My approach to chords is a little unique. Many players choose to play either single-note lines or chords, with some distinction made between the two types of playing. One day, I made the connection between what I might play as a single-note melody and what I might then play utilizing groups of notes simultaneously—in other words, as chords. I made the decision that “melody” would be one note at a time and “chords” would be any combination of two or more notes at a time. Other than that, my approach to improvising is exactly the same. I discovered that this type of thinking freed me up tremendously, as I could move from single-note ideas to harmonized ideas whenever and wherever I pleased.

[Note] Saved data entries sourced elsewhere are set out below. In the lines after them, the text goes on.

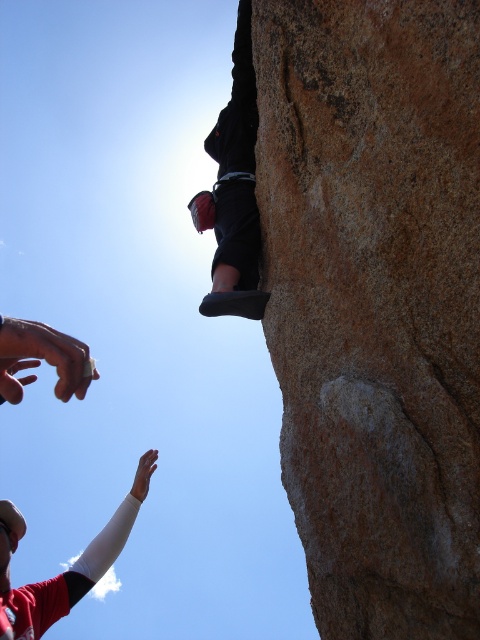 You are a climber assessing the rock face. You see the brown rough rock at upper right and the black fabric climbing harness at upper center. Which object is positioned to the right side of the other?

The brown rough rock at upper right is positioned to the right of the black fabric climbing harness at upper center.

You are a climber assessing the route. You see the brown rough rock at upper right and the black fabric climbing harness at upper center. Which object is located lower in the image?

The brown rough rock at upper right is positioned under the black fabric climbing harness at upper center, so it is lower in the image.

You are a climber trying to reach a specific point on the rock face. The coordinates given are point (374, 301). Based on the scene description, what kind of surface will you encounter at that point?

The point (374, 301) corresponds to brown rough rock at upper right, which has a rugged and uneven texture.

For our purpose here, let’s use the D Mixolydian mode (D E Fs G A B C) as the harmonic setting. A chord that “lives within,” or clearly “describes,” D Mixolydian is D9, and many of you will be well familiar with the D9 voicings shown in FIGURE 1. D9 is built from the root, third, fifth, seventh and ninth of D Mixolydian (D Fs A C E), so this scale is natural to use when soloing over a D9 chord.

FIGURES 2 and 3 illustrate improvised solo ideas that remain diatonic to (within the scale structure of) D Mixolydian. Other than the very occasional passing tone (a note that falls outside of the structure of the scale/mode that is used to “connect” scale tones), everything sits within D Mixolydian.

If I then utilize the same approach but allow myself to play more than one note at a time, I end up with a chordal improvisation that comes from the same awareness that I have when playing single-note figures, which is simply a recognition of where the notes of D Mixolydian are found on the fretboard.

Using that approach, I might play something along the lines of FIGURE 4. In bar 1, I begin with two-note sounds, but immediately expand to different three-note combinations, played along with single notes and double-stops (two-note figures) as I continue my improvisation. Notice that I use hybrid picking (pick and fingers) as I move from one idea and one area of the fretboard to another. Hybrid picking allows me the freedom to sound the many different tones in each chord shape simultaneously, as a keyboard player would.

By using more than one note at a time, I am now improvising harmonically, which opens up a tremendous range, in terms of the chordal qualities that are available to me. This is very different from thinking about the number of ways I might know how to play D7. With this approach, I can put my fingers down in different combinations and surprise myself by the new sounds that can be discovered with such an “open” approach to chordal playing.